Monday, February 8, 2010

Monaco's crown prince kidnaps daughter

February 8, 1908

The Marquise de Fontenoy reports today on the scandal facing the Crown Prince of Monaco. The prince has been "remarkably successful of public scandal," us now facing a charge brought against him by a Mme Louvet, "to the effect that he has kidnapped their daughter." His father, Prince Albert, has said that he will not be "in any way responsible for the pecuniary obligations contracted by his son."
It seems that "seven or eight years ago" Prince Louis "married a woman of humble birth." As he knew that this marriage would not have the approval of his father, Louis continued to live in his father's mansion in the Avenue du Trocadero, and rented another flat for his wife and daughter in another area of Paris.

The mother was "left much to herself," and "eventually developed such characteristics as to lead to a complete severance of all save the financial relations between herself and the crown prince."

Despite the secrecy of his marriage, the crown prince realized that his daughter "had a claim to be considered his legitimate daughter, and as a princess of the blood, entitled in the case of his death without male issue to the eventual succession to the throne of Monaco." Louis decided that the little girl had to be removed from her mother's "pernicious surroundings" and have her brought up "in a manner befitting her future station in life."

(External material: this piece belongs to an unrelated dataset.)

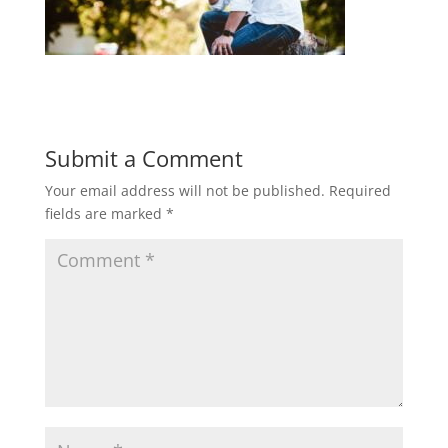
Submit a Comment
Your email address will not be published.
Required
fields are marked
*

Mme. Louvet refused to give up the child, so the crown prince "carried his daughter off one day in a carriage," and will not return to her to her mother.
The mother has found herself in a quandary as the crown prince, as a member of a reigning house of Europe, is "entitled to extra territorial privileges when abroad," and, thus, is exempt from the "jurisdiction of all French courts."

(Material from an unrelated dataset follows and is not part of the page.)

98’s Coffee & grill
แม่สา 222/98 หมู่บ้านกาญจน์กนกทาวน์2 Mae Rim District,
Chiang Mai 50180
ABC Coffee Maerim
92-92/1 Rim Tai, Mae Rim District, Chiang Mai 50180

The Prince of Monaco had not known about his son's marriage, and regarded the arrangement as a "mere feminine entanglement of a temporary character." Now he is furious, and he is demanding that his son have the marriage annulled. He also wants his son to repudiate the woman and their daughter. Crown Prince Louis has refused to do this. He is willing to "secure a legal separation" but not a divorce as he is Roman Catholic. He also claims that "having married according to Roman Catholic rites, " his daughter is not morganatic, but "fully legitimate."
The crown prince has stated that there is nothing in the family statues or the Monegasque constitution that requires the permission of the sovereign for a prince to marry a woman who is bot royal.

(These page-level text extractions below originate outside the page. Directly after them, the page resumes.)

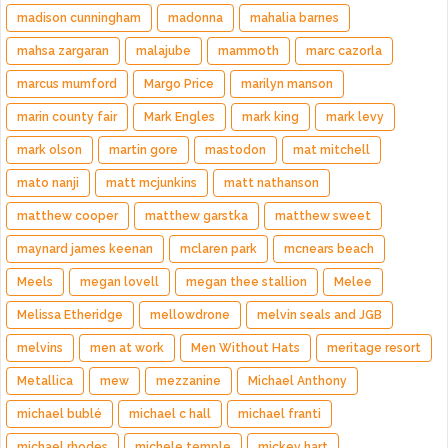
madison cunningham
madonna
mahalia barnes
mahsa zargaran
malajube
mammoth
marc cazorla
marcus mumford
Margo Price
marilyn manson
marin county fair
Mark Engles
mark king
mark levy
mark olson
martin gore
mastodon
mat mitchell
mato nanji
matt mcjunkins
matt nathanson
matthew cooper
matthew garstka
matthew sweet
maynard james keenan
mclaren park
mcnears beach
Meels
megan lovell
megan thee stallion
Melee
Melissa Etheridge
mellowdrone
melvin seals and JGB
melvins
men at work
Men Without Hats
meritage resort
Metallica
mew
mezzanine
Michael Anthony
michael bublé
michael c hall
michael franti
michael rhodes
michele temple
mickey hart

Louis has pointed out that his own mother, Lady Mary Hamilton, was the daughter of the Duke of Hamilton, and his father's second wife was born Alice Heine in New Orleans. His grandmother was a Countess de Merode by birth, and the wife of Prince Florestan, the grandfather of the present Prince, was the daughter of a pork butcher.

Prince Louis is the only legitimate offspring of the reigning prince, and the throne will eventually devolve on the seven-year-old girl, Charlotte. Her father describes her as Princess Charlotte.

Prince Louis' parents marriage was annulled on the grounds that Lady Mary was forced to wed Prince Albert by her mother, a Princess of Baden, and her kinsman, Napoleon III, who gave the bride away at the wedding in 1869.
The annulment decree, which was confirmed by Monaco's civil courts, stipulated that the couple's only child "should be regarded as legitimate."

Mary took her son to Italy, where the Italian police, acting on behalf of Prince Albert, tried to take the child from her. Grand Duchess Helen of Russia came to Mary's rescue, and was able to frustrate the Florence police force in their attempt to bring the little prince back to Monaco. Louis's mother is the wife of Count Tassilo Festetics, grandmaster at the court of Hungary.